Pensé comme un véritable hub aérien international, le futur terminal est conçu pour accueillir 20 millions de passagers par an dans sa première phase, extensible à 30 millions. S’étendant sur environ 600 000 m², l’édifice adoptera une forme en « H », avec un processeur central et deux jetées principales, intégrant les plus récentes innovations en matière de gestion des flux, de traitement automatisé des bagages et d’optimisation de la connectivité entre zones d’embarquement. Relié à la future ligne à grande vitesse Tanger–Marrakech, ce nouveau pôle aéroportuaire ambitionne de faire de Casablanca la principale porte d’entrée aérienne du continent africain.
Le projet, confié à un groupement d’architectes et d’ingénieries composé notamment d’Ala Concept, RSHP Architects et Egis Bâtiment International, repose sur une approche de conception durable et modulaire. Cette méthode privilégie la préfabrication, la rationalisation des ressources et la réduction des délais et des déchets, tout en assurant des standards élevés de sécurité et de performance énergétique. Le chantier sera exécuté en neuf sous-lots couvrant l’ensemble des corps d’état majeurs, sur une durée estimée à quarante mois.

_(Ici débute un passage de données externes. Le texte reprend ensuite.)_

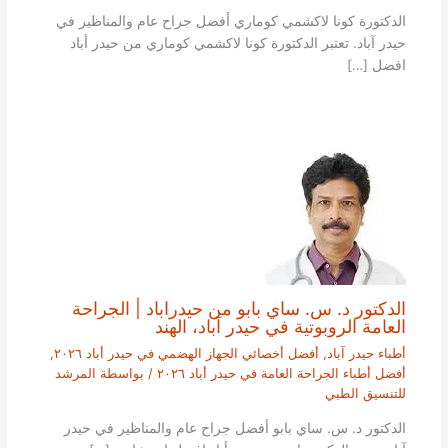
الدكتورة كونا لاكشمي كوماري أفضل جراح عام والمناظير في
حيدر آباد. تعتبر الدكتورة كونا لاكشمي كوماري من حيدر أباد
افضل […]
الدكتور د. س. ساي بابو من حيدراباد | الجراحة
العامة الروبوتية في حيدر آباد، الهند
أطباء حيدر آباد
,
أفضل أخصائي الجهاز الهضمي في حيدر أباد ٢٠٢٦
,
أفضل أطباء الجراحة العامة في حيدر أباد ٢٠٢٦
/ بواسطة
المرشد
للتنسيق الطبي
الدكتور د. س. ساي بابو أفضل جراح عام والمناظير في حيدر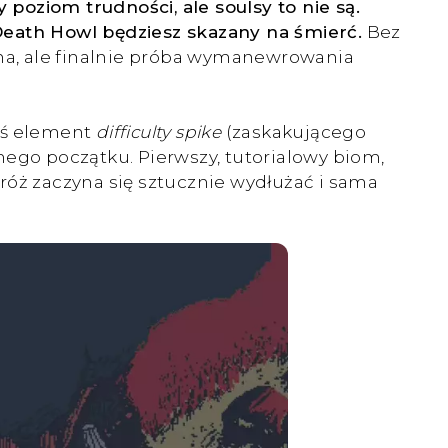
poziom trudności, ale soulsy to nie są.
Death Howl będziesz skazany na śmierć.
Bez
lna, ale finalnie próba wymanewrowania
kiś element
difficulty spike
(zaskakującego
go początku. Pierwszy, tutorialowy biom,
odróż zaczyna się sztucznie wydłużać i sama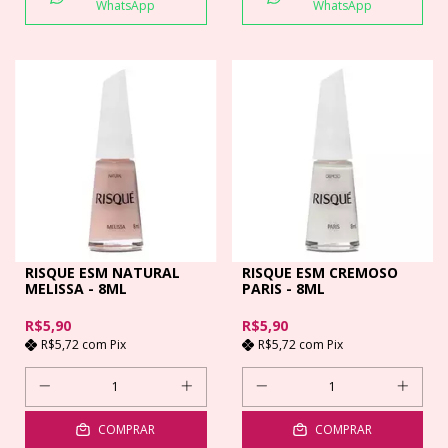
WhatsApp
WhatsApp
RISQUE ESM NATURAL
RISQUE ESM CREMOSO
MELISSA - 8ML
PARIS - 8ML
R$5,90
R$5,90
R$5,72
com
Pix
R$5,72
com
Pix
COMPRAR
COMPRAR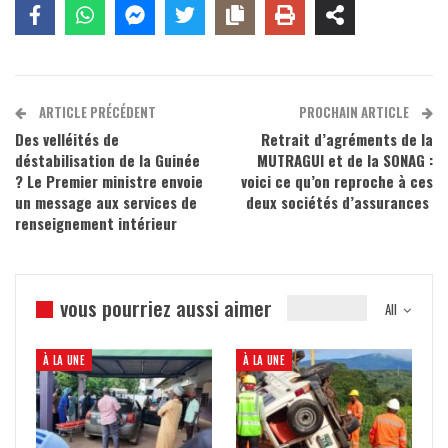
ARTICLE PRÉCÉDENT
PROCHAIN ARTICLE
Des velléités de
Retrait d’agréments de la
déstabilisation de la Guinée
MUTRAGUI et de la SONAG :
? Le Premier ministre envoie
voici ce qu’on reproche à ces
un message aux services de
deux sociétés d’assurances
renseignement intérieur
vous pourriez aussi aimer
All
À LA UNE
À LA UNE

L’ONDA, qui avait déjà lancé un appel à manifestation d’intérêt en mai dernier pour identifier les candidats capables de réaliser l’ingénierie détaillée et la construction, a reçu des marques d’intérêt d’une vingtaine d’entreprises marocaines, chinoises et turques. Les travaux de terrassement, confiés à la société STAM, sont déjà achevés à près de 40 %, signe de l’avancement concret du projet. Parallèlement, des appels d’offres distincts seront publiés pour la construction d’une nouvelle piste, d’une tour de contrôle et des aménagements extérieurs.
Au-delà de la prouesse architecturale, ce terminal symbolise une transformation stratégique pour le Royaume. En renforçant les capacités de l’aéroport Mohammed V – déjà première plateforme du pays –, le Maroc se positionne pour rivaliser avec les plus grands hubs régionaux, tels qu’Istanbul ou Dubaï. Cette montée en puissance est également pensée pour accompagner la croissance de Royal Air Maroc, dont le plan d’expansion de la flotte s’inscrit dans la même dynamique de développement du trafic international.

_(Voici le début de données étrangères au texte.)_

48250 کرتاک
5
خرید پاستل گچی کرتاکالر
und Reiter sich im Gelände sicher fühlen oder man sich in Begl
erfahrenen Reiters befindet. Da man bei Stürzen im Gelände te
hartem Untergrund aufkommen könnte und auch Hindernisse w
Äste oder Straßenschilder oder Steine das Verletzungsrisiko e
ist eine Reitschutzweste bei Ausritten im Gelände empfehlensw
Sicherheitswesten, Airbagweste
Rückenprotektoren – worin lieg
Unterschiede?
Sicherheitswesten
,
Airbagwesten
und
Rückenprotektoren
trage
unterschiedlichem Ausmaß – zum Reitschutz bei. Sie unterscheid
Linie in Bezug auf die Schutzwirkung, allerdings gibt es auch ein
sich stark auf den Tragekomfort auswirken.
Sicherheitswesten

Les retombées économiques et sociales attendues sont considérables : création d’emplois directs et indirects, mobilisation des filières locales du bâtiment, de l’ingénierie et des services, et stimulation de l’économie régionale. Le projet illustre la volonté du Maroc d’investir dans des infrastructures de classe mondiale tout en misant sur la durabilité, la performance et l’innovation.
Véritable vitrine du savoir-faire national et du partenariat international, le futur terminal de Casablanca s’annonce comme un levier majeur de compétitivité pour l’économie marocaine et un atout stratégique pour l’attractivité touristique et logistique du pays.